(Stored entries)
Start of Block

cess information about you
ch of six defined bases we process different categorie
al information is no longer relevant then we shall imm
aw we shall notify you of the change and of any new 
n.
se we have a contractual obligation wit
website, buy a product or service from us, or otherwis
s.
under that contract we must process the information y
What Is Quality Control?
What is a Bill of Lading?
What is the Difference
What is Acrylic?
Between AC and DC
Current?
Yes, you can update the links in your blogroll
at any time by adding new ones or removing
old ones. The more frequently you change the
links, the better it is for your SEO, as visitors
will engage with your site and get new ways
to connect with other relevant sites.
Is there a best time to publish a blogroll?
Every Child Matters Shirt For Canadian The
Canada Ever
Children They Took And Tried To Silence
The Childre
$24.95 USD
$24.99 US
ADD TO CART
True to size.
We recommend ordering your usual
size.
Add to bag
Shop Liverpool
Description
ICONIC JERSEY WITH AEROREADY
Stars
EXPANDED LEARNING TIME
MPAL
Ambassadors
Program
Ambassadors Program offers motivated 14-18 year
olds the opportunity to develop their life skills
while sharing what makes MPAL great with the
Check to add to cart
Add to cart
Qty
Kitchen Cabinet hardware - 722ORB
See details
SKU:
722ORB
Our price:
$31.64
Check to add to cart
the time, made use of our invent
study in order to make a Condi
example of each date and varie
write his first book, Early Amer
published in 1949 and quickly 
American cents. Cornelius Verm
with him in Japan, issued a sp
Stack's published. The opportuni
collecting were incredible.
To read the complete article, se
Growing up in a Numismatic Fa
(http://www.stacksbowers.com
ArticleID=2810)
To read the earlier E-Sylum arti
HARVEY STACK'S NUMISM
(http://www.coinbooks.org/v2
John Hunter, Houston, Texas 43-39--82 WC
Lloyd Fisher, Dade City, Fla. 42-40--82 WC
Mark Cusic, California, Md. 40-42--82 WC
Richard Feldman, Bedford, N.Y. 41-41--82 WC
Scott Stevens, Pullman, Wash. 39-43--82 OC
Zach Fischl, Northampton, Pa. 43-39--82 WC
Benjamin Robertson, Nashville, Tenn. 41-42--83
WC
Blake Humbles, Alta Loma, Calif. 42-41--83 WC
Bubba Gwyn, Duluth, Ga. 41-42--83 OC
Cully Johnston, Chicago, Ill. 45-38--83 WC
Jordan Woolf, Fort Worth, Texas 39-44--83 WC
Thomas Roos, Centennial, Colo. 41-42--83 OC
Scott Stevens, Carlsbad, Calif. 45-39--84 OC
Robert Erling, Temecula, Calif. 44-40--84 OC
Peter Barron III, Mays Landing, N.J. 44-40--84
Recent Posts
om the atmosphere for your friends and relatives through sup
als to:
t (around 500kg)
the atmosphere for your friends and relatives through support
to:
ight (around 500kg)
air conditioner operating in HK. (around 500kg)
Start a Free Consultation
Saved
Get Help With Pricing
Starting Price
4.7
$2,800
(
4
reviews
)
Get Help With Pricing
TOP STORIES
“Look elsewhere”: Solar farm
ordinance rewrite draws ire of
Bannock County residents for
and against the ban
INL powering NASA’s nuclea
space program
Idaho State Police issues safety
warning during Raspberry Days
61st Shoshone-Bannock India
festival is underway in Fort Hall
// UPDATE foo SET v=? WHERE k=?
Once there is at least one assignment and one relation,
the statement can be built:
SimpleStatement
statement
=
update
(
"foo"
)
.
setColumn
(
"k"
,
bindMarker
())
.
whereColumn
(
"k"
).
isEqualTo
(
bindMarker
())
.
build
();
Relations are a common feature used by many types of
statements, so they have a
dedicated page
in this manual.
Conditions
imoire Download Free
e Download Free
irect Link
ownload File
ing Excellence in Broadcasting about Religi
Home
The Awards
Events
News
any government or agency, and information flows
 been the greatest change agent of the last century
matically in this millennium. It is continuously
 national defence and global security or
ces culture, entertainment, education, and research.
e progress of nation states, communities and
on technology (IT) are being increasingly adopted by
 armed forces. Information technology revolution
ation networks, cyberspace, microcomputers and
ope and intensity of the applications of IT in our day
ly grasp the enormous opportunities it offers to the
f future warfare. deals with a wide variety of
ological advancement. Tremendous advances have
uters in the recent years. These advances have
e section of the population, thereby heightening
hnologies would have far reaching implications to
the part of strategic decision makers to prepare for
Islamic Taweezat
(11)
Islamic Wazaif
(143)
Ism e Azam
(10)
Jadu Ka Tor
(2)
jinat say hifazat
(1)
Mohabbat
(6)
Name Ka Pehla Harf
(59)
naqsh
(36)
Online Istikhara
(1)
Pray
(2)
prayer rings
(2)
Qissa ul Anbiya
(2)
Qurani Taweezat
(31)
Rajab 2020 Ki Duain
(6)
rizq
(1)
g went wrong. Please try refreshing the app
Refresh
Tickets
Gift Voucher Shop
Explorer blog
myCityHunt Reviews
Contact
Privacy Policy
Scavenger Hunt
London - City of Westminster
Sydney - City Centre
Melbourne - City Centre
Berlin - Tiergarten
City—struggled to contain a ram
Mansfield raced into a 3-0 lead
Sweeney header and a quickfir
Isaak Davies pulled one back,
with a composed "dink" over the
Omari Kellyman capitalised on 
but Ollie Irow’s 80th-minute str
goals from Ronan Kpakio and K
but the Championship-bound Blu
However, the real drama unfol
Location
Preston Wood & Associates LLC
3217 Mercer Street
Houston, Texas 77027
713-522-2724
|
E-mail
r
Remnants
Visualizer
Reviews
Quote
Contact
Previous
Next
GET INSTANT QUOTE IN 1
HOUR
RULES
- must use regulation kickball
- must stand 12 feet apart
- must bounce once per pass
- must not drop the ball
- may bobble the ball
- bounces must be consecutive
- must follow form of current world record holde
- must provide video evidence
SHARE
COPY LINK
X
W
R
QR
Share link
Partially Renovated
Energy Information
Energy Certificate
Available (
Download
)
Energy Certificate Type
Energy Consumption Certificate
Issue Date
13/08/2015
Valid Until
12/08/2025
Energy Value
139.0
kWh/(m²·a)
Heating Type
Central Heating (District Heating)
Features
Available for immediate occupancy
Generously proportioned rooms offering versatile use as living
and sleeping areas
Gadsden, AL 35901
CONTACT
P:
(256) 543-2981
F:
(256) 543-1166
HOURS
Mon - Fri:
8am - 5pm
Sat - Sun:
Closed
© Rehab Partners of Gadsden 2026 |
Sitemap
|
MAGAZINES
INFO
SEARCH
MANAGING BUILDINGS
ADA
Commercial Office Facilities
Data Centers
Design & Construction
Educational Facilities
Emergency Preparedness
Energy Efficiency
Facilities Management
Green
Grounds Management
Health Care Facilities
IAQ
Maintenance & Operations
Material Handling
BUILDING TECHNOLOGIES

End of Block

**About this task**
Each line above that contains "change" must be copied out.

**Expected output**
aw we shall notify you of the change and of any new 
old ones. The more frequently you change the
 been the greatest change agent of the last century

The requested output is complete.